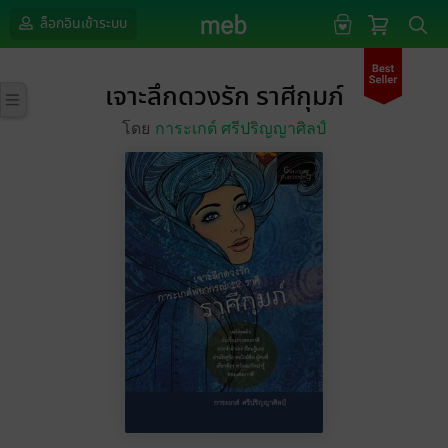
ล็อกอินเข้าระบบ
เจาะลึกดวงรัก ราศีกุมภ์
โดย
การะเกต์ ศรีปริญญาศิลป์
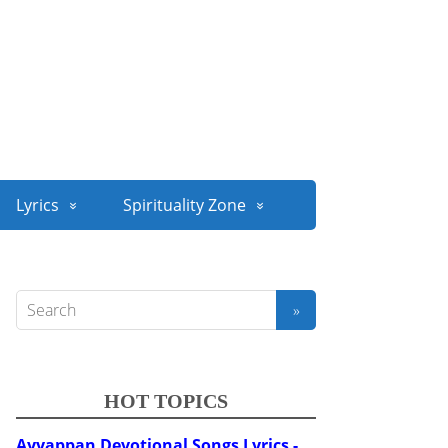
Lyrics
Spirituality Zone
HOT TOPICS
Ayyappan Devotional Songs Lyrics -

=-=-=

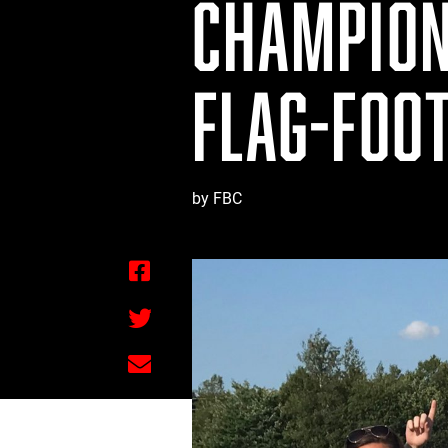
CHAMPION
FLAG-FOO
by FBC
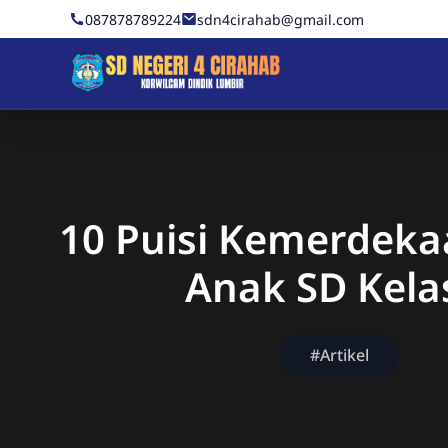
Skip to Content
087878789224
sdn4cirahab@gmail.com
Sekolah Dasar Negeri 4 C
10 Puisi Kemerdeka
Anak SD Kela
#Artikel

=-=-=

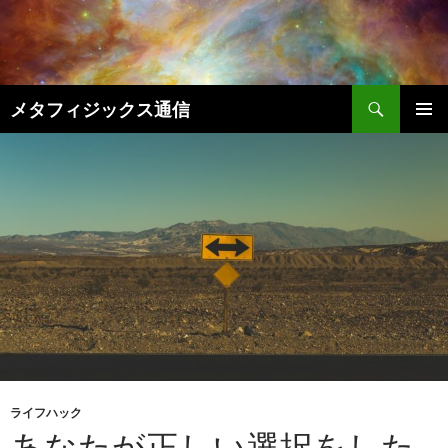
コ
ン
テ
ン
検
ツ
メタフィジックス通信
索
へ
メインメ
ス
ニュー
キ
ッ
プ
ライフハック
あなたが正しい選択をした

=-=-=

▶ **Exercise instructions**
Look in the material above for the line with "Spirituality Zone" and the line with "Ayyappan Devotional Songs", and transcribe exactly those lines and all lines between them, nothing more.

▶ **Solution for this task**
Spirituality Zone
HOT TOPICS
Ayyappan Devotional Songs Lyrics -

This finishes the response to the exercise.